Nebenbei ist hier auch ein klassisches Problem, das schon immer für "verzerrte Inflationswahrnehmungen" gesorgt hat, auch und gerade, weil die Produkte unterschiedlich vergleichbar sind.
Ein Liter Milch ist irgendwie das gleiche Produkt wie letzte Woche, letztes Jahr, das Verpackungsdesign mag sich geändert haben, vielleicht auch die Marke, die ich bei "meinem Markt" finde, aber ich kann ohne Probleme vergleichen. Das gleiche gilt für Brötchen, für Eiskugeln, den Haarschnitt beim Friseur und das Busticket.

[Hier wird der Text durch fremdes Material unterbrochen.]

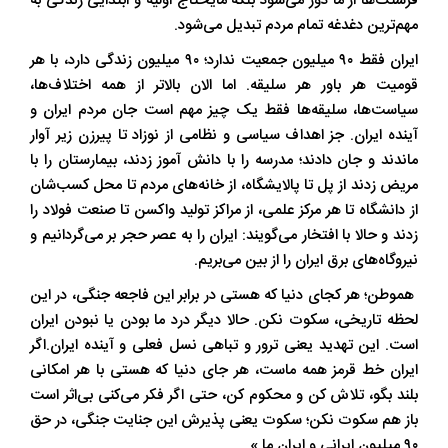
فرسنگ‌ها از ما دور می‌شود بلکه مایحتاج اولیه و ابتدایی زندگی به
مهم‌ترین دغدغه تمام مردم تبدیل می‌شود.
ایران فقط ۹۰ میلیون جمعیت ندارد؛ ۹۰ میلیون زندگی دارد، با هر
قومیت هر باور هر سلیقه. اما الان بالاتر از همه اختلاف‌ها،
سیاست‌ها، سلیقه‌ها فقط یک چیز مهم است جان مردم ایران و
آینده ایران. جز اهداف سیاسی و نظامی از نوزاد تا پیرزن زیر آوار
ماندند و جان دادند؛ مدرسه را با دانش آموز زدند، بیمارستان را با
مریض زدند از پل تا پالایشگاه، از خانه‌های مردم تا محل کسب‌شان
از دانشگاه تا هر مرکز علمی، از مراکز تولید واکسن تا صنعت فولاد را
زدند و حالا با افتخار می‌گویند: ایران را به عصر حجر بر می‌گردانیم و
نیروگاه‌های برق ایران را از بین می‌بریم.
هموطن؛ هر کجای دنیا که هستی در برابر این فاجعه جنگی، در این
لحظه تاریخی، سکوت نکن. حالا دیگر درد ما بودن یا نبودن ایران
است. این تهدید یعنی ترور و تباهی نسل فعلی و آینده ایران.اگر
ایران خط قرمز همه ماست، هر جای دنیا که هستی با هر امکانی
بلند بگو، تلاش کن و محکوم کن، حتی اگر فکر می‌کنی بی‌اثر است
باز هم سکوت نکن؛ سکوت یعنی پذیرش این جنایت جنگی، در حق
۹۰ میلیون ایرانی و ایران ما.»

Ein "aktuelles Mittelklasseauto" ist [i]nicht[/i] das gleiche Produkt, wie zu dem Zeitpunkt, als ich zum letzten Mal eins kaufte. Auch fast alle anderen Elektro- und Elektronikgeräte entwickeln sich weiter. Von daher vergleicht man die Preise anders (und nein, das soll kein "Plädoyer" für die Inflationsberechnung nach US-Vorbild sein, nur veranschaulichen, dass man es nicht so wahrnimmt).
Ein weiteres Wahrnehmungsproblem ist die berühmte Selektivität, was mir auffällt, das merke ich mir. Deswegen ist es auch immer 22:22, wenn man mal abends auf die Uhr sieht - wenn es 21:57 wäre, würde man es eine zehntel Sekunde später schon wieder vergessen haben. Ebenso ist es normal, dass meine liebste Wochenzeitschrift genau so viel kostet, wie letzte Woche, das tut sie nämlich meist über hundert Mal in Folge. Wenn sie dann auf einmal mehr kostet, dann brülle ich sofort "Inflation" - und das nicht aus Boshaftigkeit, sondern wegen der subjektiv verzerrten Wahrnehmung - gerade, weil sich solche Erhöhungen (durch die Preisniveaus und den Willen zum runden oder schwelligen Preis bedingt) gerne mal im zweistelligen Prozentbereich befinden, also deutlich über dem, was als "normal" angesehen wird.
Kurz: man sollte schon aufpassen, wie sich Preise verhalten, denn noch ist "Euro-Abzocke" durchaus möglich - aber Grund zur Panik und Hysterie besteht nicht, wie einem Verbraucherverbände wie auch Wirtschaftsforscher gerne bestätigen werden.